Berdasarkan laporan bertajuk “Inovasi Berdampak dan Berkelanjutan”, Lazismu DIY mencatatkan penghimpunan dana yang sangat signifikan sepanjang tahun 2025 dengan total mencapai Rp64,2 miliar.
Komposisi dana tersebut meliputi infak terikat sebesar Rp22,57 miliar, infak tidak terikat Rp14,93 miliar, zakat maal Rp12,92 miliar, serta perolehan qurban senilai Rp7,98 miliar.
Selain itu, terdapat penerimaan dari zakat fitri sebesar Rp4,31 miliar, dana sosial keagamaan lainnya Rp849 juta, serta dukungan melalui skema CSR perusahaan sebesar Rp608 juta. Seluruh dana yang terhimpun dikelola secara profesional untuk memberikan dampak luas bagi kemaslahatan umat.

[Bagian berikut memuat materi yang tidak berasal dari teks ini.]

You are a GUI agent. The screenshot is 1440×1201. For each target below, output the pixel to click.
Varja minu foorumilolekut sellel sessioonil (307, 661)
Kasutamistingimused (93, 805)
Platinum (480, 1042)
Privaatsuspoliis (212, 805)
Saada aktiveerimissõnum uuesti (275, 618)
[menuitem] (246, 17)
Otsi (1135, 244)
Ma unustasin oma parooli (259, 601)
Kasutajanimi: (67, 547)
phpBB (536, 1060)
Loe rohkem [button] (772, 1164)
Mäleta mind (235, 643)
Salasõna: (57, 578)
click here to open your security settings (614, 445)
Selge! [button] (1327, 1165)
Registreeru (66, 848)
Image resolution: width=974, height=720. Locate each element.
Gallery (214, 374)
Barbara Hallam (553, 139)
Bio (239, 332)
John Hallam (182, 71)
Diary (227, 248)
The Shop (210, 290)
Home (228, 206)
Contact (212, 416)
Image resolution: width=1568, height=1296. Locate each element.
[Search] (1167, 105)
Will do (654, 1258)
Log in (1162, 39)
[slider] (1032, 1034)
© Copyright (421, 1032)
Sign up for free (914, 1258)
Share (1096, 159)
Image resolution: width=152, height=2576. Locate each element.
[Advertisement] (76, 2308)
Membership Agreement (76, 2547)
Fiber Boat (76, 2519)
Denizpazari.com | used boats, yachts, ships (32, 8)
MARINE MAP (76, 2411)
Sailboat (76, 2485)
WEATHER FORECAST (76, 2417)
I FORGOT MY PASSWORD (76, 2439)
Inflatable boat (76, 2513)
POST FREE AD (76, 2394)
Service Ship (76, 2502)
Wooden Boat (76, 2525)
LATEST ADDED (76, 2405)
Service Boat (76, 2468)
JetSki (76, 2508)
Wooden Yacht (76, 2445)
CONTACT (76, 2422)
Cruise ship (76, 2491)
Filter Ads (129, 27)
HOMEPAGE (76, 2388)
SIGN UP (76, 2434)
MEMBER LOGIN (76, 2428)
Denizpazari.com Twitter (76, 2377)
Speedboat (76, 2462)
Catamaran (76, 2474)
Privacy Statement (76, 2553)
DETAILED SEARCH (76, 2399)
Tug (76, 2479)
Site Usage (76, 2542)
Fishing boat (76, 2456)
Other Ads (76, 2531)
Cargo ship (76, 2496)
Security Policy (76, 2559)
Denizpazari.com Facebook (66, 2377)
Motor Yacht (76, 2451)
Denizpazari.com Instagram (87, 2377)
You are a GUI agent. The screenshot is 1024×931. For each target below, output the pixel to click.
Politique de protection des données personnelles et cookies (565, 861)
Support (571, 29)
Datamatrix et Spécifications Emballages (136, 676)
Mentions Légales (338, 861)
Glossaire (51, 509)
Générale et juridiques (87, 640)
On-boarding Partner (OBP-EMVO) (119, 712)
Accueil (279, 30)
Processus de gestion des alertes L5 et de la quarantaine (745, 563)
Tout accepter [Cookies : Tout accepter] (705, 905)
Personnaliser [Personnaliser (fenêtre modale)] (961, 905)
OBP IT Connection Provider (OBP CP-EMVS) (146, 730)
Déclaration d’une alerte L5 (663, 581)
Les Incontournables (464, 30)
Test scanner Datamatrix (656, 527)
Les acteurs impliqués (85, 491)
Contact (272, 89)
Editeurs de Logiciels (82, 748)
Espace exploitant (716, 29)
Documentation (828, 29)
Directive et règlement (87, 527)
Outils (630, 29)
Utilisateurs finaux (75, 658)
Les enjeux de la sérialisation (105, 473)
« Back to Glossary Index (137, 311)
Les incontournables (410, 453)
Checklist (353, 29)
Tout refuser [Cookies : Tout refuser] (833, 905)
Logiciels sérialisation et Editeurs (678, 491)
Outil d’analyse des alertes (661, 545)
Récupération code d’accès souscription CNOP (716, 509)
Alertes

Dalam aspek pendayagunaan, Lazismu DIY telah menyalurkan dana sebesar Rp45,2 miliar yang menyentuh 75.961 penerima manfaat, baik individu maupun lembaga, selama periode tahun 2025. Penyaluran zakat dialokasikan sesuai syariat kepada berbagai asnaf, dengan porsi terbesar untuk program fisabilillah senilai Rp4,97 miliar, disusul kelompok miskin Rp4,11 miliar, dan zakat fitrah Rp2,10 miliar, serta bantuan bagi fakir, ibnu sabil, muallaf, gharim, hingga riqab. Sementara itu, dana infak yang tersalurkan mencapai Rp31,4 miliar untuk mendukung enam pilar utama program, yakni Sosial Dakwah (Rp8,46 miliar), Pendidikan (Rp6,04 miliar), Kemanusiaan (Rp4,58 miliar), Kesehatan (Rp1,9 miliar bagi 13 ribu penerima), Ekonomi (Rp861 juta), dan Lingkungan (Rp93 juta).
Eksistensi Lazismu DIY sebagai lembaga amil yang terpercaya diperkuat dengan pencapaian opini Wajar Tanpa Pengecualian (WTP) dalam audit keuangan secara berturut-turut sejak tahun 2018 hingga 2024.
Lembaga ini kini bertransformasi mengembangkan pengelolaan zakat berbasis dampak jangka panjang melalui program unggulan seperti Beasiswa Sang Surya dan Qurban Ketahanan Pangan guna memastikan bantuan tidak hanya bersifat karitatif tetapi juga memberdayakan. Sebagai penutup laporan kinerjanya, Jefree Fahana menegaskan bahwa Lazismu DIY akan terus berinovasi agar tetap relevan dengan kebutuhan zaman.
“Dengan komitmen untuk terus berinovasi, Lazismu DIY berupaya mengelola zakat secara profesional, transparan, dan relevan dengan kebutuhan zaman, sehingga semakin memperkuat nilai kebersamaan dan kepedulian sosial di tengah masyarakat,” pungkasnya.